Our recent study has shown that differentiation also induces the alteration of voltage-gated Ca++ channel mRNA, protein and current in NG108-15 cells
. Additionally, 0.1 mM Cd++ (a common voltage-gated Ca++ channel blocker) reduces the action potential frequency and increases the current threshold-inducing action potential in differentiated NG108-15 cells (data not shown). It is possible that enhanced expression of voltage-gated Ca++ channels also contributes to action potential generation in NG108-15 cells.
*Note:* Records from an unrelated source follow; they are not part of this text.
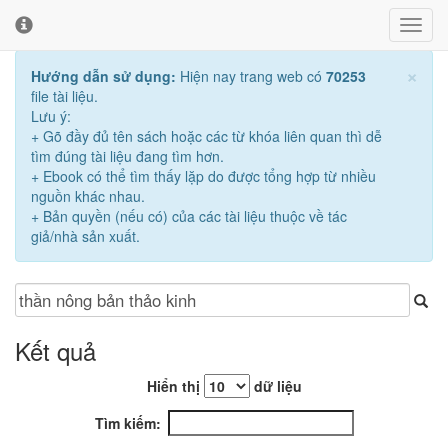
Toggl
Toggl
navig
cooki
conse
×
Hướng dẫn sử dụng:
Hiện nay trang web có
70253
banne
file tài liệu.
Lưu ý:
+ Gõ đầy đủ tên sách hoặc các từ khóa liên quan thì dễ
tìm đúng tài liệu đang tìm hơn.
+ Ebook có thể tìm thấy lặp do được tổng hợp từ nhiều
nguồn khác nhau.
+ Bản quyền (nếu có) của các tài liệu thuộc về tác
giả/nhà sản xuất.
Kết quả
Hiển thị
dữ liệu
Tìm kiếm: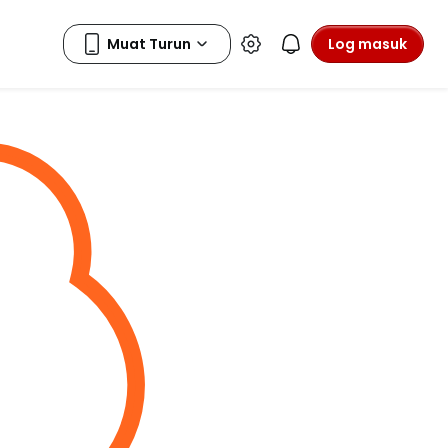
Log masuk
In addition to fasting activating and inactivating Na+ current, the persistent Na+ current, also known as non-inactivating Na+ current are recorded in many types of excitable neurons
[35, 36]. Wu, et al. reported that the non-inactivating Na+ current was characterized in differentiated NG108-15 cells, and this type of Na+ current might facilitate neuronal hyper-excitability
. However, the origin of the non-inactivating Na+ current is unclear. Three hypotheses have been proposed: first, the non-inactivating Na+ current originates from the window current; second, the non-inactivating Na+ current originates from the mutation in the inactivation properties of the same channels that generate the fasting activating and inactivating Na+ currents; third, the non-inactivating Na+ current originates from a special subtype of Na+ channels
[35, 36]. Based on these uncertainties, we did not address the correlation between non-inactivating Na+ current and action potential in the present study.
Although established neuronal cell lines including NG108-15 cells may provide some valuable data, extrapolation to the original neuronal cells should be cautiously used because an endless debate for the neuronal cell lines is still presented in respect of genetic, differentiated, biochemical, and physiological aspects.